En la entrada anterior, les comentaba las muchas dudas que comienza a haber sobre la versión oficial del comienzo de la guerra fría. Según ella, tras la desidia de Roosevelt y su manifiesta indulgencia hacía Stalin, Truman había tenido que adoptar una política de intransigencia hacía la URSS, única manera de evitar que el totalitarismo soviético se hiciera con el continente europeo, tal y como ya había ocurrido en el Este de Europa. Sin embargo, lo que se comienza a pensar ahora es que salvo países muy concretos, caso de Polonia, Stalin hubiera estado dispuesto a neutralizar gran parte del continente a cambio de disponer de tiempo para reconstruir la URSS. De hecho, y para sustentar esa tesis, la toma del poder definitiva en países como Checoslovaquia  sucede no en 1945, sino en 1948, y como respuesta a los primeros desaires de los aliados occidentales.

No se puede aventurar qué hubiera ocurrido en el contienente si los EE.UU hubiera adoptado una postura más negociadora y hubieran jugado las bazas que tenían para obtener concesiones de Stalin. Lo que sí sabemos es que la Guerra Fría cristalizó en Europa, en 1948, para mantener dividido el continente durante cuarenta años. Durante ese periodo, ambos bandos se observarían, intranquilos, desde su lado de una frontera militarizada en un grado impensable. Dispuestos a invadir al contrario, o detener su ofensiva, utilizando todo su poder militar, sin descartar el uso de armas nucleares. Es más, incluyendo ese arma definitiva en sus planes, desde su uso meramente táctico, hasta el ataque masivo que debía arrasar por entero los países enemigos.

Esa militarización extrema, unida a la certeza de que cualquier conflicto en Europa derivaría en guerra nuclear total, congeló la frontera entre ambos bloques y el propio desarrollo de la Guerra Fría. La única solución para obtener la victoria, se creía, era trasladar las operaciones militares a otros países, los de tercer mundo y las excolonias europeas, donde la guerra entre EEUU y la URSS se libraría por intermediarios, sin arriesgarse a desencadenar la Tercera Guerra Mundial. El objetivo de ambas partes era robar al enemigo el mayor número de fichas sobre el tablero, de manera que éste se derrumbase sobre sí mismo, incapaz de mantener una supremacía planetaria. El resultado fue un inmenso sufrimiento humano, cuyas secuelas aún permanecen, con el añadido perverso de que además fue completamente inútil. Al final, la Guerra Fría se decidió en Europa, en las mismas regiones del Este del continente donde se había iniciado.

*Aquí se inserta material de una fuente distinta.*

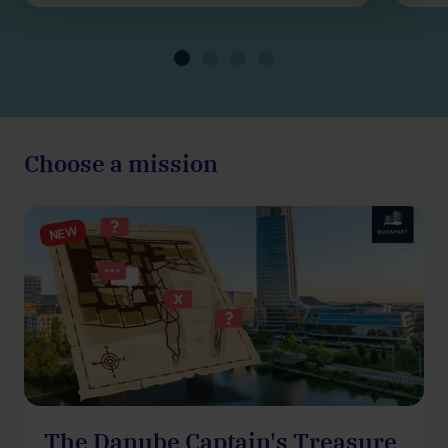
Choose a mission
NEW
The Danube Captain's Treasure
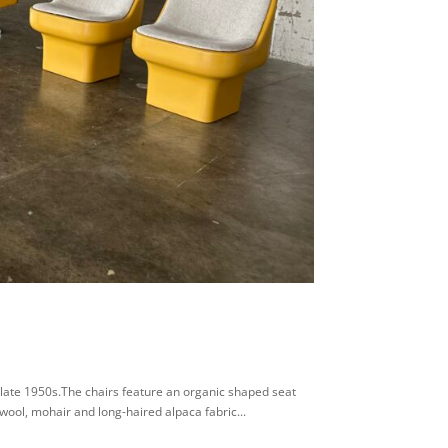
 late 1950s.The chairs feature an organic shaped seat
wool, mohair and long-haired alpaca fabric...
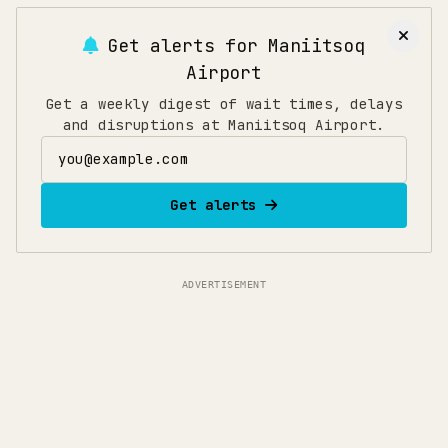
Get alerts for
Maniitsoq
Airport
Get a weekly digest of wait times, delays
and disruptions at Maniitsoq Airport.
Email address
Get alerts
ADVERTISEMENT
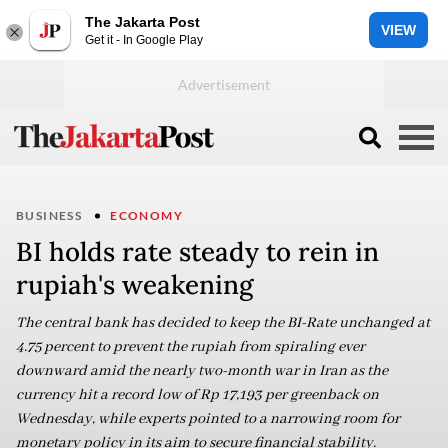
The Jakarta Post
VIEW
Get it - In Google Play
BUSINESS
ECONOMY
BI holds rate steady to rein in
rupiah's weakening
The central bank has decided to keep the BI-Rate unchanged at
4.75 percent to prevent the rupiah from spiraling ever
downward amid the nearly two-month war in Iran as the
currency hit a record low of Rp 17,193 per greenback on
Wednesday, while experts pointed to a narrowing room for
monetary policy in its aim to secure financial stability.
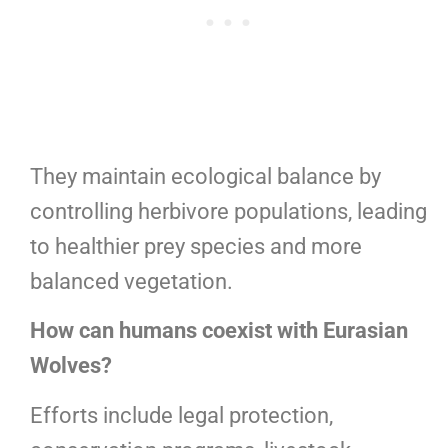
They maintain ecological balance by
controlling herbivore populations, leading
to healthier prey species and more
balanced vegetation.
How can humans coexist with Eurasian
Wolves?
Efforts include legal protection,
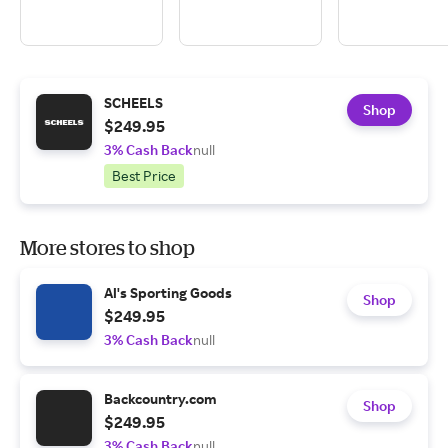
SCHEELS
Shop
$249.95
3% Cash Back
null
Best Price
More stores to shop
Al's Sporting Goods
Shop
$249.95
3% Cash Back
null
Backcountry.com
Shop
$249.95
3% Cash Back
null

Volvemos de nuevo al problema de la propaganda. En esta ocasión, la versión propagada justo tras el fin de la Guerra Fría atribuía la victoria de Occidente a las agallas del trío formado por Thatcher, Reagan y Juan Pablo II. Tres "luchadores por la libertad" que con su firmeza e inflexibilidad mostraron el camino a seguir a los pueblos oprimidos del Este. En esa tarea, se dijo, tuvo una importancia primordial la  SDI, la Iniciativa de Defensa Estratégica promovida por Reagan que se proponía crear un escudo antimisiles en el espacio. Aunque fracasada a la larga y con mucho de farol, era un peligro que el bloque soviético no podía dejar de lado, de manera que el sólo intento de rearmarse para hacerle frente habría llevado al punto de ruptura a una economía dirigida, sin capacidad para llegar al nivel de las occidentales. Derrota ideologíca, por tanto, acelerada y propiciada por un fracaso económico.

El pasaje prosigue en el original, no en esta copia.